Learn everything that you can about AI and you will be a great resource. Otherwise, learn a trade. Electricians will be required...........

RivieraKid · 9 days ago

The percentage of people employed in agriculture dropped from 80% to 2%. The market will be full of people who are willing to learn everything about AI in order to have a comfortable and highly paid job.

Becoming an electrician would be a downgrade or even impossible for some people.

For the record, I think AI replacing highly paid "sitting behind a computer" jobs would be good for the society, but probably not for most people having these jobs.

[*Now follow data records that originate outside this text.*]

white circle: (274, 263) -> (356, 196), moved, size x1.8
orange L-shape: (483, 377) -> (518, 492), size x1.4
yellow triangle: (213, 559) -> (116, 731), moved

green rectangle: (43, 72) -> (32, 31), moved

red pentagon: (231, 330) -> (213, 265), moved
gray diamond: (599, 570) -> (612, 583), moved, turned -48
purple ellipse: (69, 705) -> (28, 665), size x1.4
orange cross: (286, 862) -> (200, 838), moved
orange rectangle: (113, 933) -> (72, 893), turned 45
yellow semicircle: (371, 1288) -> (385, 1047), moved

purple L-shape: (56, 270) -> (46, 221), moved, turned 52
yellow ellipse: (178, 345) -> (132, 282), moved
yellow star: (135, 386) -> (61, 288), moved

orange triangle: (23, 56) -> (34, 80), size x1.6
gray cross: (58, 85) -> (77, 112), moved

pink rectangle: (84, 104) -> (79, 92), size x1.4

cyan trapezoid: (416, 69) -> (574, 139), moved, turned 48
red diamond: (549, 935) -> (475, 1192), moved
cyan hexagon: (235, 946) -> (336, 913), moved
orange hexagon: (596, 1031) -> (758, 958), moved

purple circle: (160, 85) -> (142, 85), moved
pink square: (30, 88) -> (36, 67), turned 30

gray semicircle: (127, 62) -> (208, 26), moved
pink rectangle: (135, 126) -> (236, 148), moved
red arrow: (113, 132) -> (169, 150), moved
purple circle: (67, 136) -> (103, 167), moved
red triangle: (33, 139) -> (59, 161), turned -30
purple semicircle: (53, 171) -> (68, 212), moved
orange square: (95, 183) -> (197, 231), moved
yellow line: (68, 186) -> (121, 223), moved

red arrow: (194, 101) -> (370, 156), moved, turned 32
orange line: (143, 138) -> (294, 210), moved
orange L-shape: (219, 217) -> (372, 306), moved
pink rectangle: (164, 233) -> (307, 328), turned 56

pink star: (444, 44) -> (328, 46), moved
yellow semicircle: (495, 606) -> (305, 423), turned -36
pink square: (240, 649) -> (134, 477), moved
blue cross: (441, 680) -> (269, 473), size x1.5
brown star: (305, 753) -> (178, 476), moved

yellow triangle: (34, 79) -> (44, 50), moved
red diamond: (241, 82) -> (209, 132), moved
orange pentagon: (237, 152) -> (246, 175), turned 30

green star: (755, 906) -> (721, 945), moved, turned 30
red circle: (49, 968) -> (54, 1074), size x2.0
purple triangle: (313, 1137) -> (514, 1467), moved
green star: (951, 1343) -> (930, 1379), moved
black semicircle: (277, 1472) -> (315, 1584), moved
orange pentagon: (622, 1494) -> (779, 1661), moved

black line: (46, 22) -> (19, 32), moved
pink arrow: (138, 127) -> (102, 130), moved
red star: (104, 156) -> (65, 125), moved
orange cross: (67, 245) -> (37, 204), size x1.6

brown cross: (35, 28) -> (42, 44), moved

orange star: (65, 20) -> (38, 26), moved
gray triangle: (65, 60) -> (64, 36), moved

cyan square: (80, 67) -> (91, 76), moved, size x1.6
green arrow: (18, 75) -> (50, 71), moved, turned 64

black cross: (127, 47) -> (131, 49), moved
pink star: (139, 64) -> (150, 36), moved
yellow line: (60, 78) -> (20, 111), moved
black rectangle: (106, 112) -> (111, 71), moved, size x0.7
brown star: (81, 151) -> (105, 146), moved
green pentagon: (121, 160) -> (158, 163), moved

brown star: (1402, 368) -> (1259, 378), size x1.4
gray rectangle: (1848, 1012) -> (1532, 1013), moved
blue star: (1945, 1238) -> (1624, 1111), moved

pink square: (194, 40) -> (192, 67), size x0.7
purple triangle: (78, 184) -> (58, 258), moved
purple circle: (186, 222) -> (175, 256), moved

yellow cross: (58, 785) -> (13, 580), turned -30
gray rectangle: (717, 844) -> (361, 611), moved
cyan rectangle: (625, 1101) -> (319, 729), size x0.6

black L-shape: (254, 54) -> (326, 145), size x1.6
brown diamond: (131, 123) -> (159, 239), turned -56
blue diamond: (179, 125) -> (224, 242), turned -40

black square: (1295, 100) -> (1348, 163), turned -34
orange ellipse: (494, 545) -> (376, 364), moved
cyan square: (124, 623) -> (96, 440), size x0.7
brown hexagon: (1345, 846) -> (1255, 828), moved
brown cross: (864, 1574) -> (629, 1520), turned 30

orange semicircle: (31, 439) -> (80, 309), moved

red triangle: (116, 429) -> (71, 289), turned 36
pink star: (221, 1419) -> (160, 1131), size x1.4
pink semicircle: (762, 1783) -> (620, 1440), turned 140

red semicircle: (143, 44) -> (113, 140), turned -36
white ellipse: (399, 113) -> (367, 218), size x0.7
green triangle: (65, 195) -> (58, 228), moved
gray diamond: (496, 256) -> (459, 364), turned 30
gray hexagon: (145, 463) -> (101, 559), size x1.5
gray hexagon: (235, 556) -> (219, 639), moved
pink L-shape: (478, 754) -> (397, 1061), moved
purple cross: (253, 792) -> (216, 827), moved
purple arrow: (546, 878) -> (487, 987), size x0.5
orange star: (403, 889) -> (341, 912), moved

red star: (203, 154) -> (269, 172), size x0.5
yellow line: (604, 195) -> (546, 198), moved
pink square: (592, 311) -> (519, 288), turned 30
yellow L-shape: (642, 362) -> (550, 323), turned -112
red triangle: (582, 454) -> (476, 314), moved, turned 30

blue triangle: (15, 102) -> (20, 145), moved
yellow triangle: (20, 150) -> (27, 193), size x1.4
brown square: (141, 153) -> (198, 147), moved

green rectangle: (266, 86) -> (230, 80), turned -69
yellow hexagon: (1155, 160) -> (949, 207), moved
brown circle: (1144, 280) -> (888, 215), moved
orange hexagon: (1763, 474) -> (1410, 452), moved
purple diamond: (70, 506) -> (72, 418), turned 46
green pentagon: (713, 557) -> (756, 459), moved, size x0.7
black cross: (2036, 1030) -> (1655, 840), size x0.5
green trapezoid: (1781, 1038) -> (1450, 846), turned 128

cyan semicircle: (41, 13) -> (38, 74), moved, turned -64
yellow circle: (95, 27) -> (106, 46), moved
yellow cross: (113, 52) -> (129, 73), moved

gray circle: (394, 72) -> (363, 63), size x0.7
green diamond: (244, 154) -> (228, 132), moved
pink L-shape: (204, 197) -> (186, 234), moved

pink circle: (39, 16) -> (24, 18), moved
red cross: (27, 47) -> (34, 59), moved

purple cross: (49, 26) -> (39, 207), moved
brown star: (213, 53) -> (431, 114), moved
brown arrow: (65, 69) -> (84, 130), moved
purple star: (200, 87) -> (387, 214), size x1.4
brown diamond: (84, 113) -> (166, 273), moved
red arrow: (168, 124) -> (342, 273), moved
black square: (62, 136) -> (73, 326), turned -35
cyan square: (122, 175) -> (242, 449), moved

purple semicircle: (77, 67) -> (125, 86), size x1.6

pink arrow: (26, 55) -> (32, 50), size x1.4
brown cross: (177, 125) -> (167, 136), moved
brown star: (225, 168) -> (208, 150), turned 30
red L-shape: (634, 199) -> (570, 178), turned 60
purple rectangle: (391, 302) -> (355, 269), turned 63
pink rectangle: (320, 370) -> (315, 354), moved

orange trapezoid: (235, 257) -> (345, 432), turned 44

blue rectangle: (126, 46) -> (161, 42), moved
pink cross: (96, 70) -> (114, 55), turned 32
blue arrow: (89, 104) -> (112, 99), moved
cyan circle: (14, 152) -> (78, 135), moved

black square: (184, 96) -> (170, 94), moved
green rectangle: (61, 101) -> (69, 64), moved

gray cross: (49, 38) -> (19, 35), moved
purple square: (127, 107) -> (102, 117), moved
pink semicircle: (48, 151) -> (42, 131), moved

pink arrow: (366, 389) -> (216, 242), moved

thomasfromcdnjs · 9 days ago

I keep trying to use Codex CLI but I love using claude --dangerously-skip-permissions but this seems impossible to do in codex, and it just asks me to approve every command per session. Am I taking crazy pills or is there a way to make codex just run in yolo mode?

lostmsu · 9 days ago

--yolo

could find in --help

solumunus · 9 days ago

How long is a generation with LLM’s, 6 months?

column · 9 days ago

In 2022 midjourney's CEO said anything they release now would be obsolete in 6 months time. That seemed wild, but he was right.

touwer · 9 days ago

The article itself seems to be written using an llm from 1950

Havoc · 9 days ago

It’s definitely going to be a busy month in model land. Loads of new stuff is scheduled to drop.

I think it’s premature to say what’s going to beat what though

tajd · 9 days ago

what are the key references for this article? there was a tweet but also a screenshot of an error code in vertex ai, right?